約1年ぶりの全国ツアー<阿部真央らいぶNo.3~ZEPPとQUATTROだけでごめんねTOUR~>最終日、Zepp Tokyo公演。阿部真央はこの1年間、良いことも良くないことも含めて、様々な経験をした。喉の治療のため、活動休止。「いままでのアルバム以上に、自分自身に近い歌が多い」と語った3rdアルバム『素。』のリリース。パフォーマーとしての復活を期した夏のライブ<阿部真央らいぶ夏の陣>(日比谷野外大音楽堂/大阪城音楽堂)。この夜、Zepp Tokyoのステージで彼女が見せたのは、すべての経験を糧にしながら、アーティストとしてパワーアップを続ける真摯な姿だった。

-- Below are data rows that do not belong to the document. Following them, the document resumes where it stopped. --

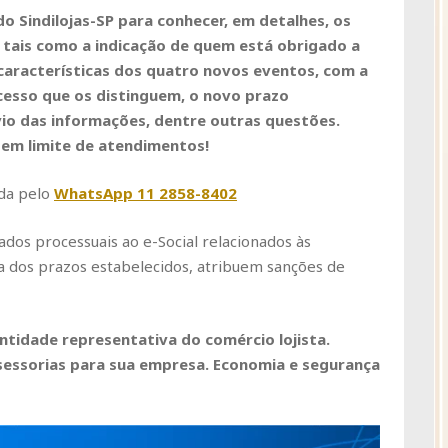
 do Sindilojas-SP para conhecer, em detalhes, os
, tais como a indicação de quem está obrigado a
 características dos quatro novos eventos, com a
esso que os distinguem, o novo prazo
vio das informações, dentre outras questões.
sem limite de atendimentos!
da pelo
WhatsApp 11 2858-8402
ados processuais ao e-Social relacionados às
a dos prazos estabelecidos, atribuem sanções de
 entidade representativa do comércio lojista.
sessorias para sua empresa. Economia e segurança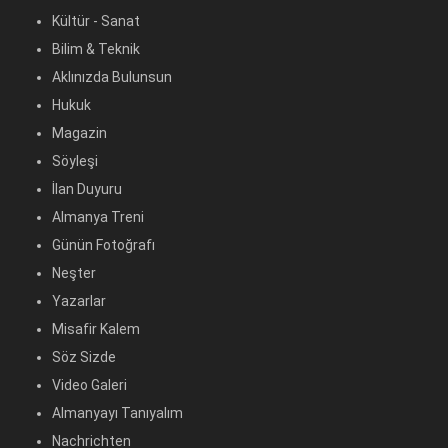
Kültür - Sanat
Bilim & Teknik
Aklınızda Bulunsun
Hukuk
Magazin
Söyleşi
İlan Duyuru
Almanya Treni
Günün Fotoğrafı
Neşter
Yazarlar
Misafir Kalem
Söz Sizde
Video Galeri
Almanyayı Tanıyalım
Nachrichten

この日のライブはデビューアルバムのタイトル曲「ふりぃ」からスタート。心地よいスピード感をたたえたバンドサウンドのなかで彼女は、溢れんばかりの情感と爆発的なダイナミズムを共存させたボーカルを高らかに響かせる。「いっしょにZeppを揺らしましょう!」という煽りとともに放たれた「I Wanna See You」では、この日最初の大合唱が巻き起こる。喉の調子はまったく問題なし。というか、いままで見たことがないほどの素晴らしいテンションだ。

その後も“シンガーソングライター・阿部真央”の色彩豊かな魅力を感じさせるシーンが続いていく。<怖がるのは 踏み出してからだ>とオーディエンスを鼓舞する「走れ」、<ずっと ずっと ずっと ずっと好きよ…>という真っ直ぐな思いを描き出す珠玉のラブソング「15の言葉」、そして、アコギの弾き語りによって、あまりにも切ない恋愛感情がじんわりと広がった「貴方の恋人になりたいのです」。生々しい感情から紡ぎ出された歌を、ここまでポップに…つまり、誰もが共感できるように表現できるシンガーは、本当に稀だと思う。

「去年の12月6日、ここで“パワーアップして帰ってきます”と言ったんですよね。だから、ぜひパワーアップした阿部真央を見てほしいと思います」というMCの後に披露された最新シングル「側にいて」は、この日の最初のクライマックスと言っていい。大切な人に伝えたいことがあるなら、いますぐに伝えたほうがいい。“あのとき、言えば良かった”と後悔してほしくない。この曲から伝わってくるメッセージは、2011年という年において、きわめて深い意味を持っていると思う。

また、震災後に書かれたバラードナンバー「光」(アルバム『素。』収録)も強く心に残った。美しいメロディとともに響き渡った<必ず 迎え に行くから 待っていて>というフレーズからは、彼女の切実でまっすぐな思いが確かに感じられた。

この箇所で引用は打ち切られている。